SHA-256 hash generator

Generate a SHA-256 cryptographic hash from any text. Computation is done locally in your browser using the Web Crypto API.

Enter any text and get its SHA-256 hash instantly. Everything runs locally in your browser.

SHA-256 produces a fixed 256-bit digest (64 hexadecimal characters). It is a one-way function.

About this SHA-256 hash generator

A cryptographic hash is a function that turns any input (text, files, data) into a fixed-length “fingerprint”. With SHA-256 (Secure Hash Algorithm 256-bit), the output is always the same length: 64 hexadecimal characters. One of the most important properties is that a tiny change in the input produces a completely different hash. This makes SHA-256 useful for integrity checks and reproducible identifiers.

Common use cases include verifying that a message or configuration has not been altered, comparing two inputs quickly, generating deterministic IDs, or validating that two parties are working with the exact same text. SHA-256 is also widely used in many security systems and protocols, including digital signatures, certificate infrastructures, and blockchain applications. However, it is crucial to understand what a hash is—and what it is not: hashing is not encryption. A hash cannot be “reversed” to retrieve the original text. If you need confidentiality, you need encryption, not hashing.

This tool uses the browser’s Web Crypto API to compute the digest.
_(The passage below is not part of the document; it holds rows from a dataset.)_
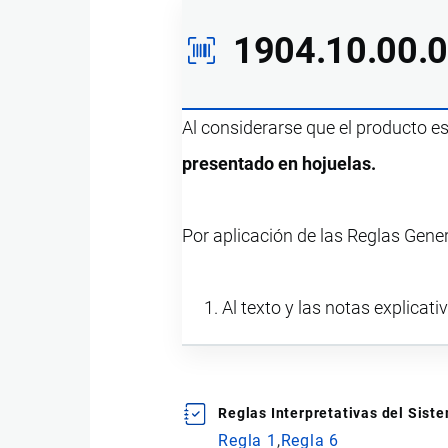
1904.10.00.
Al considerarse que el producto e
presentado en hojuelas.
Por aplicación de las Reglas Gene
Al texto y las notas explicati
Reglas Interpretativas del Sis
Regla 1
Regla 6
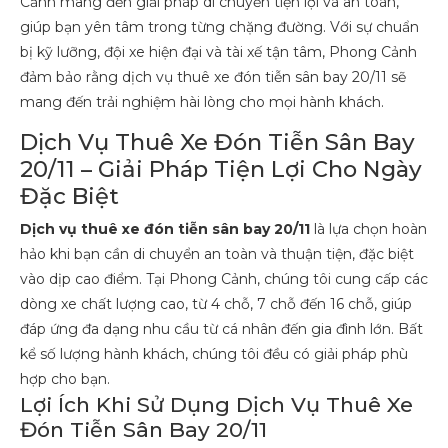
Cảnh mang đến giải pháp di chuyển tiện lợi và an toàn,
giúp bạn yên tâm trong từng chặng đường. Với sự chuẩn
bị kỹ lưỡng, đội xe hiện đại và tài xế tận tâm, Phong Cảnh
đảm bảo rằng dịch vụ thuê xe đón tiễn sân bay 20/11 sẽ
mang đến trải nghiệm hài lòng cho mọi hành khách.
Dịch Vụ Thuê Xe Đón Tiễn Sân Bay
20/11 – Giải Pháp Tiện Lợi Cho Ngày
Đặc Biệt
Dịch vụ thuê xe đón tiễn sân bay 20/11
là lựa chọn hoàn
hảo khi bạn cần di chuyển an toàn và thuận tiện, đặc biệt
vào dịp cao điểm. Tại Phong Cảnh, chúng tôi cung cấp các
dòng xe chất lượng cao, từ 4 chỗ, 7 chỗ đến 16 chỗ, giúp
đáp ứng đa dạng nhu cầu từ cá nhân đến gia đình lớn. Bất
kể số lượng hành khách, chúng tôi đều có giải pháp phù
hợp cho bạn.
Lợi Ích Khi Sử Dụng Dịch Vụ Thuê Xe
Đón Tiễn Sân Bay 20/11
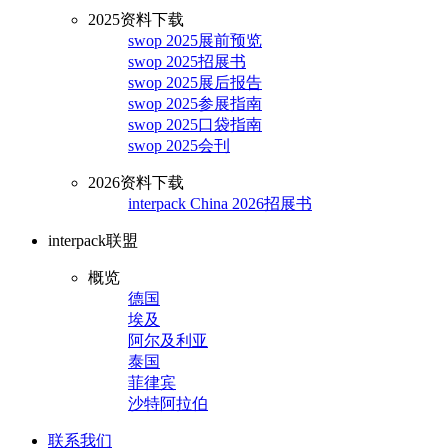
2025资料下载
swop 2025展前预览
swop 2025招展书
swop 2025展后报告
swop 2025参展指南
swop 2025口袋指南
swop 2025会刊
2026资料下载
interpack China 2026招展书
interpack联盟
概览
德国
埃及
阿尔及利亚
泰国
菲律宾
沙特阿拉伯
联系我们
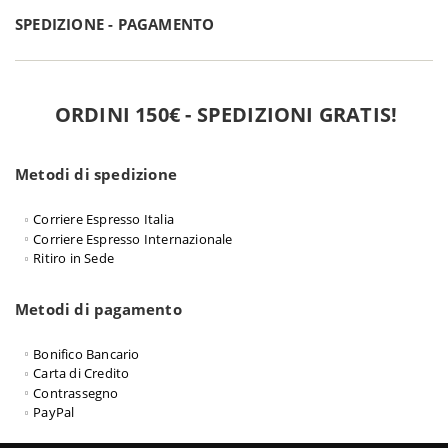
SPEDIZIONE - PAGAMENTO
ORDINI 150€ - SPEDIZIONI GRATIS!
Metodi di spedizione
Corriere Espresso Italia
Corriere Espresso Internazionale
Ritiro in Sede
Metodi di pagamento
Bonifico Bancario
Carta di Credito
Contrassegno
PayPal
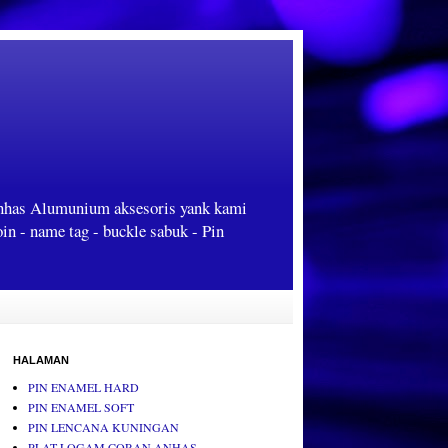
Anhas Alumunium aksesoris yank kami
oin - name tag - buckle sabuk - Pin
HALAMAN
PIN ENAMEL HARD
PIN ENAMEL SOFT
PIN LENCANA KUNINGAN
PLAT LOGAM CORAN ANHAS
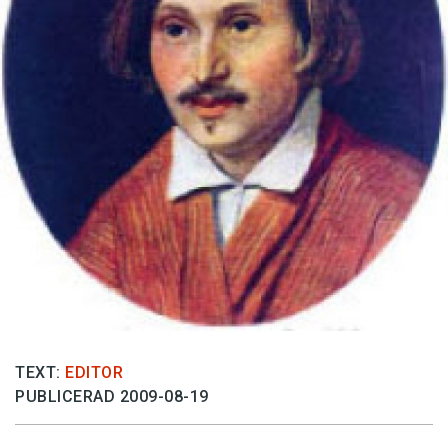
Anmäl till språkpolisen
Föreslå nyord
Annonsera
Prenumerera
Läs Språktidningen digitalt
Press
TEXT:
EDITOR
PUBLICERAD 2009-08-19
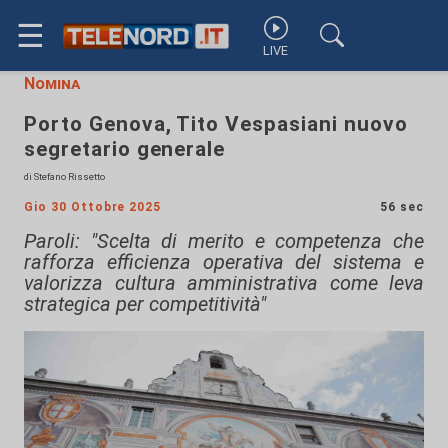
☰
LIVE
Nomina
Porto Genova, Tito Vespasiani nuovo
segretario generale
di Stefano Rissetto
Gio 30 Ottobre 2025
56 sec
Paroli: "Scelta di merito e competenza che
rafforza efficienza operativa del sistema e
valorizza cultura amministrativa come leva
strategica per competitività"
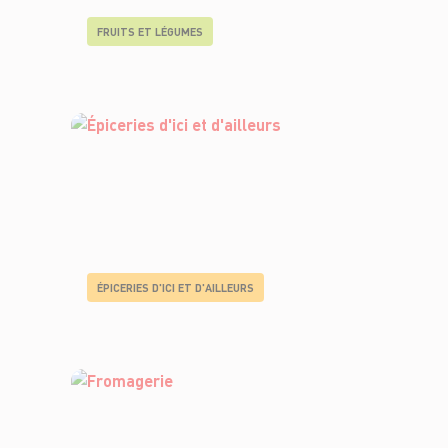
FRUITS ET LÉGUMES
ÉPICERIES D'ICI ET D'AILLEURS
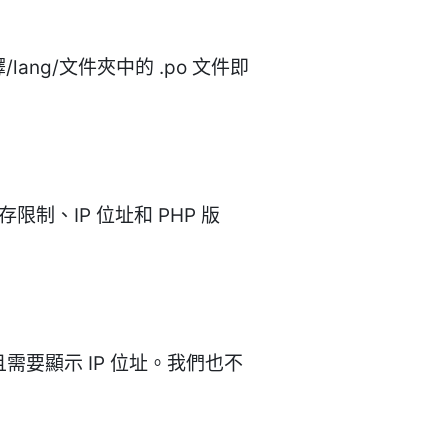
ng/文件夾中的 .po 文件即
、IP 位址和 PHP 版
並且需要顯示 IP 位址。我們也不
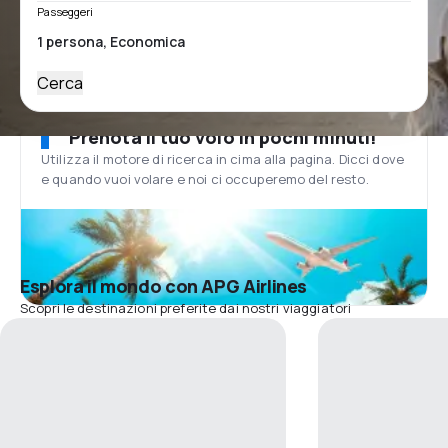
Passeggeri
Cerca
Prenota il tuo volo in pochi minuti!
Utilizza il motore di ricerca in cima alla pagina. Dicci dove
e quando vuoi volare e noi ci occuperemo del resto.
Esplora il mondo con APG Airlines
Scopri le destinazioni preferite dai nostri viaggiatori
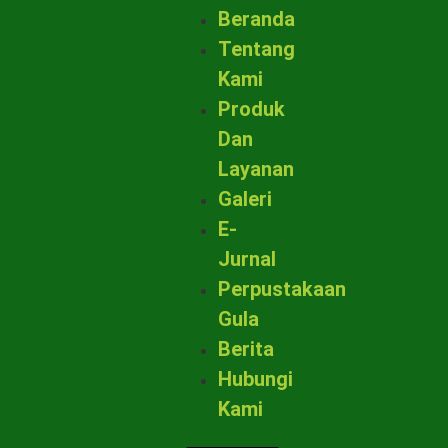
Beranda
Tentang
Kami
Produk
Dan
Layanan
Galeri
E-
Jurnal
Perpustakaan
Gula
Berita
Hubungi
Kami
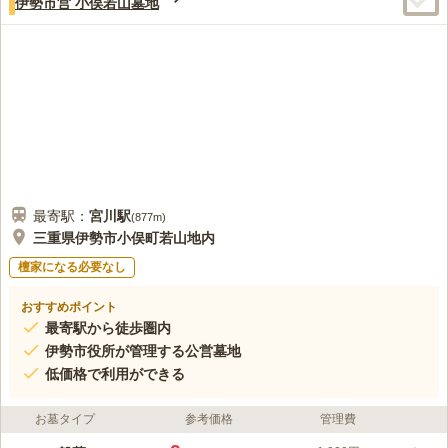
伊勢市営 小俣若山墓地
最寄駅：
宮川
駅
(
877m
)
三重県伊勢市小俣町若山地内
檀家になる必要なし
おすすめポイント
最寄駅から徒歩圏内
伊勢市役所が管理する公営墓地
低価格で利用ができる
お墓タイプ
参考価格
管理費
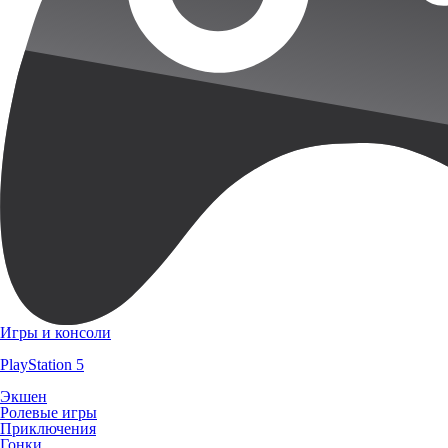
Игры и консоли
PlayStation 5
Экшен
Ролевые игры
Приключения
Гонки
That means the computation is performed 100% locally on your device: the input text is not uploaded, not stored, and not sent to a server. This is particularly useful when hashing sensitive snippets (passwords you’re testing, tokens, internal identifiers), because you keep full control of the data.

Keep in mind that SHA-256 is designed to be fast and collision-resistant for integrity purposes, but it is not suitable for storing passwords directly. For password storage, specialized slow hashing functions (like bcrypt, scrypt, or Argon2) are recommended because they make brute-force attacks harder. For text integrity and general fingerprinting, SHA-256 remains a solid and commonly used standard.

Tip: if you want identical results across systems, ensure the exact same text (including spaces, line breaks, and casing).

What is a SHA-256 hash used for?

This tool computes a deterministic fingerprint of a text input so you can compare, verify, and reference the exact same content.

Concrete examples

  • Verify that a configuration string did not change between two systems
  • Compare two messages quickly (same input → same output)
  • Create a reproducible identifier from a text value

Common mistakes

  • Hashing vs encryption: hashing does not allow you to recover the original text
  • Invisible differences: spaces, line breaks, casing will change the result

Privacy

The calculation runs locally in your browser and the text is not uploaded.